My favourite Lawry moment, him of the high pitch and a fondness for all things Victorian, came during the 1999 World Cup semifinal clash between Australia and South Africa. Lawry and Mike Procter were calling the fateful final moments of the match; South Africa needed nine for victory with Damien Fleming bowling to Lance Klusener, and Procter kept reminding everyone of Zulu's exploits with the bat throughout the competition.
"Remember, if it is a tie, Australia go through," Lawry cut in immediately after Klusener had smashed the second boundary of the over to level the scores. And, a couple of minutes later, "It's a tie! It's a tie! Australia are through to the final," he screamed. You could almost visualise him doing a jig in the commentary booth, though you could also sense befuddlement in his voice. It was almost as if he were saying, "Oh what have you done, Lance?" after Klusener called Allan Donald through for a non-existent single and South Africa watched in consternation as Donald was run out by a half length of the pitch.
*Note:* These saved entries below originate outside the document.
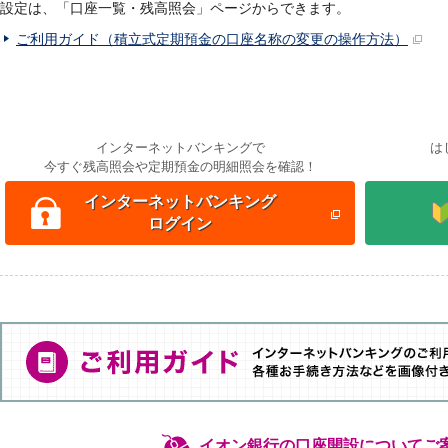
設定は、「口座一覧・残高照会」ページからできます。
ご利用ガイド（積立式定期預金の口座名称の変更の操作方法）
インターネットバンキングで
は
今すぐ残高照会や定期預金の明細照会を確認！
インターネットバンキング
ログイン
イオン銀行の口座開設についてご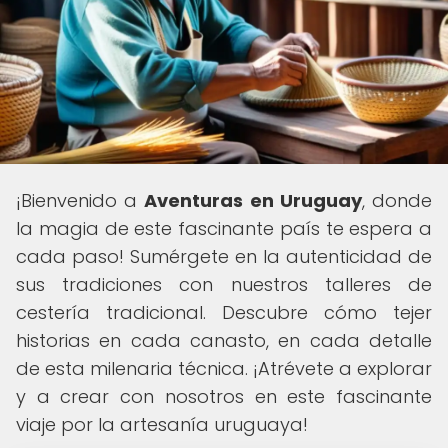
¡Bienvenido a
Aventuras en Uruguay
, donde
la magia de este fascinante país te espera a
cada paso! Sumérgete en la autenticidad de
sus tradiciones con nuestros talleres de
cestería tradicional. Descubre cómo tejer
historias en cada canasto, en cada detalle
de esta milenaria técnica. ¡Atrévete a explorar
y a crear con nosotros en este fascinante
viaje por la artesanía uruguaya!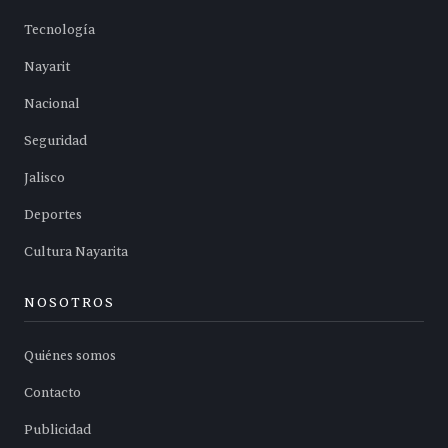
Tecnología
Nayarit
Nacional
Seguridad
Jalisco
Deportes
Cultura Nayarita
NOSOTROS
Quiénes somos
Contacto
Publicidad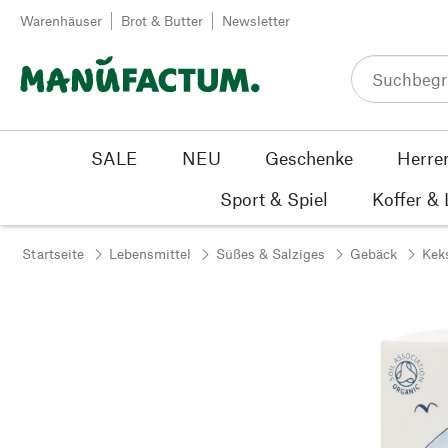
Zum Inhalt springen
Warenhäuser
Brot & Butter
Newsletter
SALE
NEU
Geschenke
Herre
Sport & Spiel
Koffer &
Startseite
Lebensmittel
Süßes & Salziges
Gebäck
Kek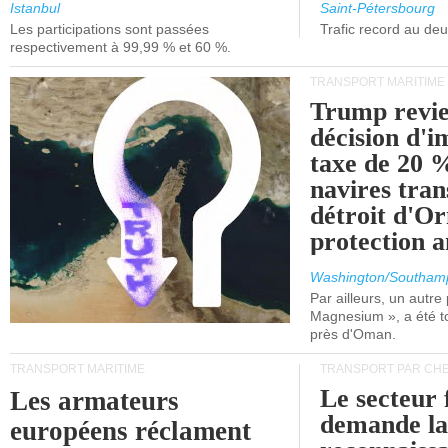
et de Lisbonne.
Istanbul
Saint-Pétersbourg
Les participations sont passées
Trafic record au de
respectivement à 99,99 % et 60 %.
TRANSPORT MARITIME
Trump revie
décision d'
taxe de 20 %
navires tran
détroit d'O
protection 
Washington/Southam
Par ailleurs, un autre p
Magnesium », a été t
près d'Oman.
TRANSPORT MARITIME
TRANSPORT PAR CHE
Le secteur 
Les armateurs
demande l
européens réclament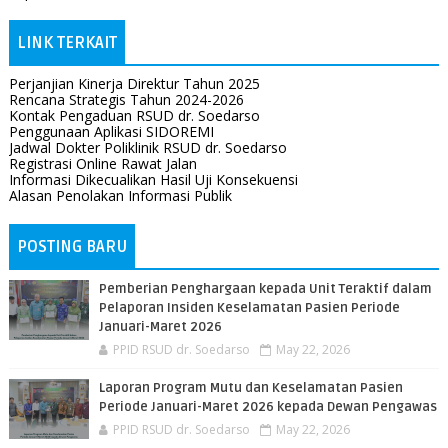
LINK TERKAIT
Perjanjian Kinerja Direktur Tahun 2025
Rencana Strategis Tahun 2024-2026
Kontak Pengaduan RSUD dr. Soedarso
Penggunaan Aplikasi SIDOREMI
Jadwal Dokter Poliklinik RSUD dr. Soedarso
Registrasi Online Rawat Jalan
Informasi Dikecualikan Hasil Uji Konsekuensi
Alasan Penolakan Informasi Publik
POSTING BARU
Pemberian Penghargaan kepada Unit Teraktif dalam
Pelaporan Insiden Keselamatan Pasien Periode
Januari-Maret 2026
PPID RSUD dr. Soedarso
May 22, 2026
Laporan Program Mutu dan Keselamatan Pasien
Periode Januari-Maret 2026 kepada Dewan Pengawas
PPID RSUD dr. Soedarso
May 22, 2026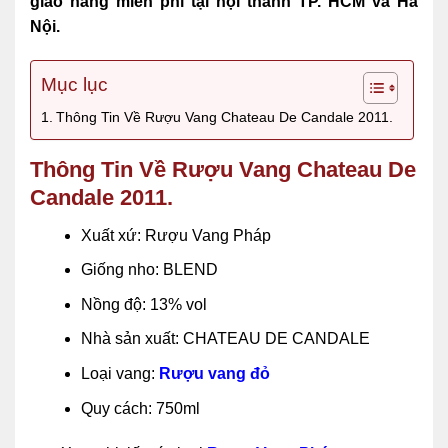
giao hàng miễn phí tại nội thành TP. HCM và Hà
Nội.
Mục lục
Thông Tin Về Rượu Vang Chateau De Candale 2011.
Thông Tin Về Rượu Vang Chateau De
Candale 2011.
Xuất xứ: Rượu Vang Pháp
Giống nho: BLEND
Nồng độ: 13% vol
Nhà sản xuất: CHATEAU DE CANDALE
Loại vang:
Rượu vang đỏ
Quy cách: 750ml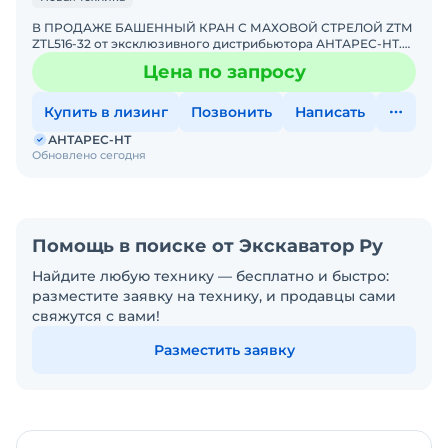
В ПРОДАЖЕ БАШЕННЫЙ КРАН С МАХОВОЙ СТРЕЛОЙ ZTM
ZTL516-32 от эксклюзивного дистрибьютора АНТАРЕС-НТ.
ZTM входит в ТОП-10 мировых производителей башенных
Цена по запросу
кранов. К
Купить в лизинг
Позвонить
Написать
АНТАРЕС-НТ
Обновлено сегодня
Помощь в поиске от Экскаватор Ру
Найдите любую технику — бесплатно и быстро:
разместите заявку на технику, и продавцы сами
свяжутся с вами!
Разместить заявку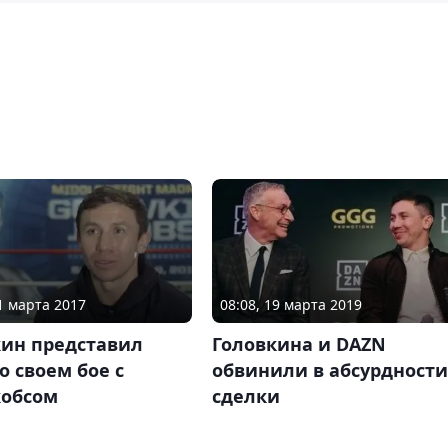
21 марта 2017
08:08, 19 марта 2019
кин представил
Головкина и DAZN
о своем бое с
обвинили в абсурдности
обсом
сделки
Greig was a little more restrained than Lawry when in the Nine booth, but as he moved towards Asia, he drove the television coverage with his unbridled energy, if not always unbiased observations. "He has smashed him. The little fella is half his size, and he has hit him straight back over his head for six," is a gem from Desert Storm in 1998 that is oft recalled in any conversation involving either Tendulkar or Tom Moody or Sharjah or Greig.
Benaud, of course, is the master, the man who has for long pulled the strings, who has directed the pace of play, so to say. "Now..." he would say and then lapse into silence, opening up myriad possibilities before the next words that might range from "... that's a shot" to "... Taylor turns to Shane Warne."
Benaud was clear of which path he wanted to adopt once he had retired as a player, so he prepared himself for life after cricket by enrolling in a course in the United Kingdom when still playing competitive cricket. Today, he is an institution all by himself, the peerless master of understatement, a man of fewer words than most but words that are every bit worth the wait.
Sample this masterpiece - Benaud was on air when Brian Lara was hit on the box during a Test match. Lara writhed in pain and discomfort, the physio and the reserves ran out with water and magic sprays and what have you, and the scarcely concealed guffaws and chuckles in the commentary box could be heard filtering through. Through it all, Benaud didn't utter a word. Then, when the excitement died down and Lara was about to face the next delivery, Benaud quietly chipped in, "It's the kind of injury where you hope the pain goes away but the swelling remains." They are apparently still searching for the roof of that particular commentary box.